In 1999, Kivinov worked on writing screen plays for the TV series "Deadly Force"("Uboynaia Sila"). This series went on for six seasons, a total of 60 episodes and was filmed in locations all over the world – (USA, South Africa, France and Estonia). This series achieved very high ratings, with one episode featuring the actor Gérard Depardieu.

The Russian TV Channel Channel One secured the film rights for Kivinov's six latest novels – "Black Gelding", "It's Hard to be Macho", "Maximum Security Holiday"("Kanikuli Strogogo Rezhima"), "Decoy"("Podsadnoi"), "Odnoklassnitsa.ru" and "Three Days Without Love"("Tri Dnia bez Lubvi"). "Maximum Security Holiday" was released in August 2009 with Russian box-office takings in excess of $17million. "Odnoklassnitsa.ru" was released in February 2010 as "Love under Cover" ("Lubov pod Prikritiem"). The others are planned for release in 2010–2011.

In addition to writing screenplays of his own works, Kivinov also wrote the screenplay for "Sorcerer's Dolls"("Kukli Kolduna") based on the book by his wife, novelist Victoria Sherwood.

==Awards==
Winner of two TEFI awards (Russia National TV Prize for the highest achievements in the field of Television Arts and Sciences, established by the Fund "Academy of Russian Television") in the category "Best Russian TV Series"

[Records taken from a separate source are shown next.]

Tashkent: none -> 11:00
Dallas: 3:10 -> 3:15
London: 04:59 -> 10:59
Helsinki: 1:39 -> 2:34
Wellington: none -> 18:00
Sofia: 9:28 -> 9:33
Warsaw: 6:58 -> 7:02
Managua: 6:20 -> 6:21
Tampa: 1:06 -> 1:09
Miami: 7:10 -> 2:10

Winner of "Nevsky Prospekt" award.

In 1999, he was given an award by the Interior Ministry for his accurate portrayal of the day-to-day workings of the Russian Police Force in his books.

Entered in the St Petersburg Book of Records as the creator of the longest running TV series in the history of Russian television for "Streets of Broken Lights".